Circuits, Features, and Heuristics in Molecular Transformers
Kristof Varadi, Mark Marosi, Peter Antal
TL;DR
The paper probes how autoregressive molecular transformers learn to enforce chemical grammar and validity in SMILES generation. It combines mechanistic analyses of attention circuits (ring and branch) with valence-budgeting signals in the residual stream, and uses sparse autoencoders to extract interpretable feature dictionaries tied to functional groups. The results show specialized circuits and disentangled latent detectors that improve downstream property prediction (e.g., MoleculeACE, cADME) and enable controllable generation through latent steering. Overall, the work provides a concrete, testable framework for mechanistic interpretability in molecular language models and highlights opportunities to guide design and optimization with interpretable internal signals.
Abstract
Transformers generate valid and diverse chemical structures, but little is known about the mechanisms that enable these models to capture the rules of molecular representation.
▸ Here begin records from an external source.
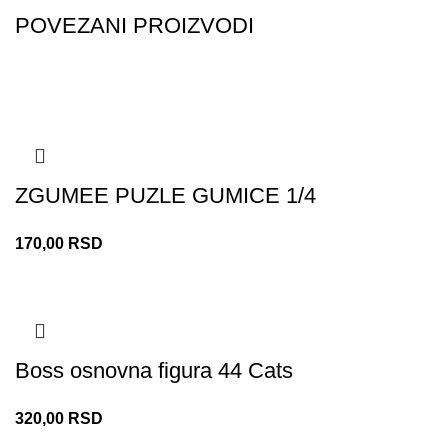
POVEZANI PROIZVODI
ZGUMEE PUZLE GUMICE 1/4
170,00
RSD
Boss osnovna figura 44 Cats
320,00
RSD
We present a mechanistic analysis of autoregressive transformers trained on drug-like small molecules to reveal the computational structure underlying their capabilities across multiple levels of abstraction. We identify computational patterns consistent with low-level syntactic parsing and more abstract chemical validity constraints. Using sparse autoencoders (SAEs), we extract feature dictionaries associated with chemically relevant activation patterns. We validate our findings on downstream tasks and find that mechanistic insights can translate to predictive performance in various practical settings.